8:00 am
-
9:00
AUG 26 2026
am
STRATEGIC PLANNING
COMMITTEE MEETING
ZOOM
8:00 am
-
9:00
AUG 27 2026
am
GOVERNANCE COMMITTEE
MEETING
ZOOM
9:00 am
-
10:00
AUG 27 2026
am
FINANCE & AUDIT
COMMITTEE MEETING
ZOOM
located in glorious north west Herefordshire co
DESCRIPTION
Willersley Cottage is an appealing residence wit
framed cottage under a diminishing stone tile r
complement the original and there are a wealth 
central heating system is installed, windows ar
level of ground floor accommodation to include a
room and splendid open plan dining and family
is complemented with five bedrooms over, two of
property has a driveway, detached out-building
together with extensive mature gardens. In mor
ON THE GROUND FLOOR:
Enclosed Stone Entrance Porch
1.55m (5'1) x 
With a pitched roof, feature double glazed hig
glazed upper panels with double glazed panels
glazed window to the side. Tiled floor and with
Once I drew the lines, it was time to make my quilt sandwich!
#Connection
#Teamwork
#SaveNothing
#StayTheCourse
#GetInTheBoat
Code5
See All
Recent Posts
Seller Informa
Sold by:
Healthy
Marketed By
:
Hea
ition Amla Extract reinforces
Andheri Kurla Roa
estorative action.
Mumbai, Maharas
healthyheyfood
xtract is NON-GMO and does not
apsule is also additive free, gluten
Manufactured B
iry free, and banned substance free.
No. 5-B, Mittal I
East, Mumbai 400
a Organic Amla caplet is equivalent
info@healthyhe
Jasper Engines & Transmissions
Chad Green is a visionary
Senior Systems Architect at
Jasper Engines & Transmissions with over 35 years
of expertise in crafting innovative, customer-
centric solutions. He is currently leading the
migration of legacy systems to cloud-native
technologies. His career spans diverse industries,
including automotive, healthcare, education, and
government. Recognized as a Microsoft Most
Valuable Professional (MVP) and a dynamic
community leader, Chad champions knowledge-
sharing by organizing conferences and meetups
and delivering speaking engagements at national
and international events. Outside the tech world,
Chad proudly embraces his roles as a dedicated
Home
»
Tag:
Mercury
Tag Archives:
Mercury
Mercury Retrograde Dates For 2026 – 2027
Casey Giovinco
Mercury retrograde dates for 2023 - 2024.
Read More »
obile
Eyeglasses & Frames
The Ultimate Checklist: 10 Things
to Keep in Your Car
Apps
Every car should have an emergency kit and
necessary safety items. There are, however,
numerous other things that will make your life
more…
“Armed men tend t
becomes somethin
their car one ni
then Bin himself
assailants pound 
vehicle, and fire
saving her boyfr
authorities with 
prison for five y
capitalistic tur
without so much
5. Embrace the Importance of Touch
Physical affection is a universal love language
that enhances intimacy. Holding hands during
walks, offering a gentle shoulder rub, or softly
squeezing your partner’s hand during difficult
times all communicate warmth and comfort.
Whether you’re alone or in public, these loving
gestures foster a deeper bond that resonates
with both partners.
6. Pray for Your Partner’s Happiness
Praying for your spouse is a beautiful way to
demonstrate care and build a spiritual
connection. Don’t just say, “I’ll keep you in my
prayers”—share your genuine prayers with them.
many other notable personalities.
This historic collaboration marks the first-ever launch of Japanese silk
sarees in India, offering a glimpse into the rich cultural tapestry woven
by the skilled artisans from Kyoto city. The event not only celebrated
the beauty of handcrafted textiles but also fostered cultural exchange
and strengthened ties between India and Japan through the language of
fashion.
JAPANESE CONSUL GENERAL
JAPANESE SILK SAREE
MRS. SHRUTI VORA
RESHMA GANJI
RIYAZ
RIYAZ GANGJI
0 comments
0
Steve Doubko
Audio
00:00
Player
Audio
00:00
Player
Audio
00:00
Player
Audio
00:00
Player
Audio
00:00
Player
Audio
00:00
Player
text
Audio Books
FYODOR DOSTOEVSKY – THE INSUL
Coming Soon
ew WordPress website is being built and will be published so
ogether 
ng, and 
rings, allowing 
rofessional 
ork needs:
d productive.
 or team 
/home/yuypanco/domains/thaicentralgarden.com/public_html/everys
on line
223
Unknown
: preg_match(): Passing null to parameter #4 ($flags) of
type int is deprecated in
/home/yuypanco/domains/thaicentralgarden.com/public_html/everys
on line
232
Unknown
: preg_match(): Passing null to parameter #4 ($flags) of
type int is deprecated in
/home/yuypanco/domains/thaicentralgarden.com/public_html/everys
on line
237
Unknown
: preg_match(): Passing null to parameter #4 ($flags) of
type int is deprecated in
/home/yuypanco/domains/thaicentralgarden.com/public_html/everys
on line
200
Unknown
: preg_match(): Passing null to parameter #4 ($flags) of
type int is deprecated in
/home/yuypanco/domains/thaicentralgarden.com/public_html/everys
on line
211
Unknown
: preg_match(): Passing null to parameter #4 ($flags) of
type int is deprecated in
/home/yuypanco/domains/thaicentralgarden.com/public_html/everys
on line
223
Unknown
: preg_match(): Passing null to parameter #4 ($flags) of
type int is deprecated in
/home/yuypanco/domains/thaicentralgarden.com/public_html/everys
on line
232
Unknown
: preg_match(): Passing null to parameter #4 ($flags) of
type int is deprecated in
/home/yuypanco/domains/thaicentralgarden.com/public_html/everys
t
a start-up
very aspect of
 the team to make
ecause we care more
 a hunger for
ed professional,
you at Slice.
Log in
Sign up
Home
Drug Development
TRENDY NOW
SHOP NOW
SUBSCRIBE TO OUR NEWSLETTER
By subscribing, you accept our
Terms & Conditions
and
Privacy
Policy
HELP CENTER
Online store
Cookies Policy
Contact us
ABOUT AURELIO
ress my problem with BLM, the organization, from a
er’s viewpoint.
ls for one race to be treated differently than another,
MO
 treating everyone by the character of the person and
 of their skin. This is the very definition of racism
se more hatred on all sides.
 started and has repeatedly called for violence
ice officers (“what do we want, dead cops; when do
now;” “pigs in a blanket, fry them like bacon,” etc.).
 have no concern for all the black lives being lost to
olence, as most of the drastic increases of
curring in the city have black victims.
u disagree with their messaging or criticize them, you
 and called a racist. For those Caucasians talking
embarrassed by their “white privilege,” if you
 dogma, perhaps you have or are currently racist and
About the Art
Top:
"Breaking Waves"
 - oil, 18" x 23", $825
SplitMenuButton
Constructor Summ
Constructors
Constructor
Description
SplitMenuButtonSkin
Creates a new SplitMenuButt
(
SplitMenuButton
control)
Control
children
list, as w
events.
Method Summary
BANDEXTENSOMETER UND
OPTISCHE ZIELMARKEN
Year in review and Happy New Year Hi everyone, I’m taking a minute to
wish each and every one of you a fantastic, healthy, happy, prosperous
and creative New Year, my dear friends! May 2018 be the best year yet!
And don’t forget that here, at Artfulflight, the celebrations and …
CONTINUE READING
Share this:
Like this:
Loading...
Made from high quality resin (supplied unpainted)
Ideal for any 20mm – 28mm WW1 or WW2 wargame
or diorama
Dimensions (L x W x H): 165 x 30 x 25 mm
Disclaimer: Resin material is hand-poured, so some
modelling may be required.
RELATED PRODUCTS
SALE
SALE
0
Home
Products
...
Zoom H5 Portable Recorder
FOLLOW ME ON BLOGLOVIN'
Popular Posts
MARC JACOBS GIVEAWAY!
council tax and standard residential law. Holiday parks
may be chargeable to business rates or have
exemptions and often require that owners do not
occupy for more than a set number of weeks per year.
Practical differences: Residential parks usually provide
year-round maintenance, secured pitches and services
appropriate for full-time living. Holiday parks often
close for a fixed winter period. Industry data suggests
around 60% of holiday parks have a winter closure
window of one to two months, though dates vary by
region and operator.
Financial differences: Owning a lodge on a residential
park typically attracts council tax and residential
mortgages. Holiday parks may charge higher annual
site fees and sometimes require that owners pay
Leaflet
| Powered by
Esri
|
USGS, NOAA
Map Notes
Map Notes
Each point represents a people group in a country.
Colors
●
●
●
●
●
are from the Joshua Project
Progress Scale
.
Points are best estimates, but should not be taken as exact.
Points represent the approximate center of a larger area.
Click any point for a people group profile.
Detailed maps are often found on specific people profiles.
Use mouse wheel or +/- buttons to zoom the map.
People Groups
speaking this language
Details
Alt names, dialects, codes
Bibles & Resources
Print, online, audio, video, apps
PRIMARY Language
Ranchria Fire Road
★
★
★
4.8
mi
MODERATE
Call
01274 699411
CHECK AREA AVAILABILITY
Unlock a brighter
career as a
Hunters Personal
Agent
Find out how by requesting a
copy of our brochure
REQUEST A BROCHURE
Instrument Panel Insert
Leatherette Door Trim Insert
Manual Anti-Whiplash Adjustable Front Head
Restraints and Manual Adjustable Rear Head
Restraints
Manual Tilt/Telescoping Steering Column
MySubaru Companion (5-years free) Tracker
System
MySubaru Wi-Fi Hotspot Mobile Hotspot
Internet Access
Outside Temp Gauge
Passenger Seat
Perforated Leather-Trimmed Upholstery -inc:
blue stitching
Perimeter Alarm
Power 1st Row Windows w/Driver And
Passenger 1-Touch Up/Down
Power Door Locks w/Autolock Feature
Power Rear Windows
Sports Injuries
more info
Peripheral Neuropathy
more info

::::

• Exercise goal
Reproduce word for word the material above, beginning with the line that contains "cops; when do" and ending with the line that contains "Ideal for any 20mm – 28mm WW1 or WW2 wargame".

• Written reply
ice officers (“what do we want, dead cops; when do
now;” “pigs in a blanket, fry them like bacon,” etc.).
 have no concern for all the black lives being lost to
olence, as most of the drastic increases of
curring in the city have black victims.
u disagree with their messaging or criticize them, you
 and called a racist. For those Caucasians talking
embarrassed by their “white privilege,” if you
 dogma, perhaps you have or are currently racist and
About the Art
Top:
"Breaking Waves"
 - oil, 18" x 23", $825
SplitMenuButton
Constructor Summ
Constructors
Constructor
Description
SplitMenuButtonSkin
Creates a new SplitMenuButt
(
SplitMenuButton
control)
Control
children
list, as w
events.
Method Summary
BANDEXTENSOMETER UND
OPTISCHE ZIELMARKEN
Year in review and Happy New Year Hi everyone, I’m taking a minute to
wish each and every one of you a fantastic, healthy, happy, prosperous
and creative New Year, my dear friends! May 2018 be the best year yet!
And don’t forget that here, at Artfulflight, the celebrations and …
CONTINUE READING
Share this:
Like this:
Loading...
Made from high quality resin (supplied unpainted)
Ideal for any 20mm – 28mm WW1 or WW2 wargame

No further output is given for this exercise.